> **RECORDED DATA**:
###
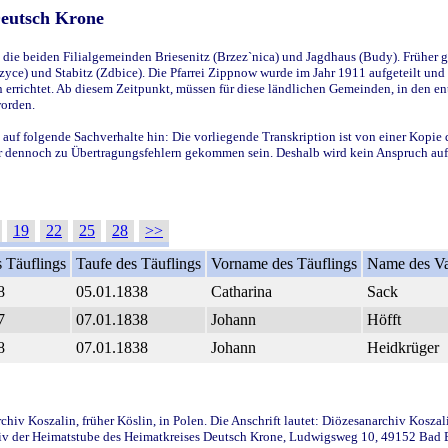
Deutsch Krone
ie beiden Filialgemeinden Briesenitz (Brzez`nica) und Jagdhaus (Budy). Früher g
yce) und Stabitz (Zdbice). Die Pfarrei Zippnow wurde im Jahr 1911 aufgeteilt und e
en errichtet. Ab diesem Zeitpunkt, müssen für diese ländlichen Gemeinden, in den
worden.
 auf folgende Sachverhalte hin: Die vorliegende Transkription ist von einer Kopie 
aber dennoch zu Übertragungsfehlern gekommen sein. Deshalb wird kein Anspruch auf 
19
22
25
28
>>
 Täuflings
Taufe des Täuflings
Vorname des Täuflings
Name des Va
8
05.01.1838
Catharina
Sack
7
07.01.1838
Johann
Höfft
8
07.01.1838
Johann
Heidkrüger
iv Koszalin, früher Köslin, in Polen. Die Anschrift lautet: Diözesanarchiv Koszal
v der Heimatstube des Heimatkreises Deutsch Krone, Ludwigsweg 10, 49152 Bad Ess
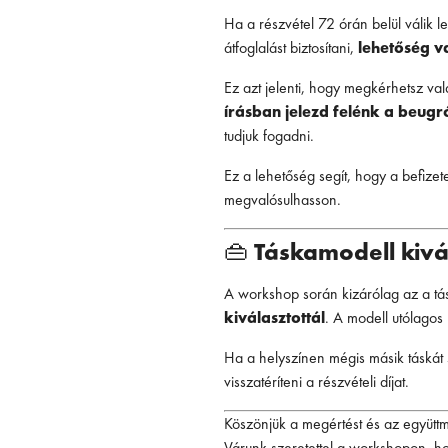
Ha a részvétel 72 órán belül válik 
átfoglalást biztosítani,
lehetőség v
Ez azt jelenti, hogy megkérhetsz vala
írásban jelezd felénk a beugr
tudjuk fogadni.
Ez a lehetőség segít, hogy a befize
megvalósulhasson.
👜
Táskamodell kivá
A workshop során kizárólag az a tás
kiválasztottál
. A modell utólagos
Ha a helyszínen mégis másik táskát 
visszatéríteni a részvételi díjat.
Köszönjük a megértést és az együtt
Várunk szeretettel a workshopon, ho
###
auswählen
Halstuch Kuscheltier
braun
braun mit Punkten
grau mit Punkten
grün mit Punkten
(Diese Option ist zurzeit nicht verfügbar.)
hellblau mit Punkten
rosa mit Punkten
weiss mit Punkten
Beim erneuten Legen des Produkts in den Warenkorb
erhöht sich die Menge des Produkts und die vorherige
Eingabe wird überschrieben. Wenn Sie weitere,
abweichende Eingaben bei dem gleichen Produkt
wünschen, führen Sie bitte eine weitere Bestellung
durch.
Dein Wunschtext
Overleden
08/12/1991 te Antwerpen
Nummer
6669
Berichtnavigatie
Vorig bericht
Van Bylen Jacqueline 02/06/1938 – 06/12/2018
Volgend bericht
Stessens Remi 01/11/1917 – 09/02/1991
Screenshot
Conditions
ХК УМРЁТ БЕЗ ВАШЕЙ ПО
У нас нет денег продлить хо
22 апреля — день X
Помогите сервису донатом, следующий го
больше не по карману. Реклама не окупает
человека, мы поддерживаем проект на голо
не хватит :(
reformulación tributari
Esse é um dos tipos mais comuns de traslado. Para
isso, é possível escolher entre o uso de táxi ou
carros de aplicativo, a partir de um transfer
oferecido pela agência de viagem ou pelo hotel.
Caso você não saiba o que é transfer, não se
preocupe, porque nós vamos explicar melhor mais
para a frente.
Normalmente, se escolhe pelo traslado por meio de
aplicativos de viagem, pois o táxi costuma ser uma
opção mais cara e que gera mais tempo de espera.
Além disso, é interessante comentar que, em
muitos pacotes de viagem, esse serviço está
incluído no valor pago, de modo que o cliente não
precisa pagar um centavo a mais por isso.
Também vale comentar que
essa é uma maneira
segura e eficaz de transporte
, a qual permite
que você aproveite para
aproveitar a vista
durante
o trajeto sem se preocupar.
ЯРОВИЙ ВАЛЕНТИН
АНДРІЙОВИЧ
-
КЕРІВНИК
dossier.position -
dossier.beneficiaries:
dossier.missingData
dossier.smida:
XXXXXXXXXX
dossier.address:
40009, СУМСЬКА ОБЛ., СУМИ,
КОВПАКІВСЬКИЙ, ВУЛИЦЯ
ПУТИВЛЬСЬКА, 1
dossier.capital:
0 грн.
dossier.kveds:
###
> **EXERCISE GOAL**:
Word search in the records above: please count the lines holding "Produkts" and state the count alone.

> **SOLUTION FOR THIS TASK**:
2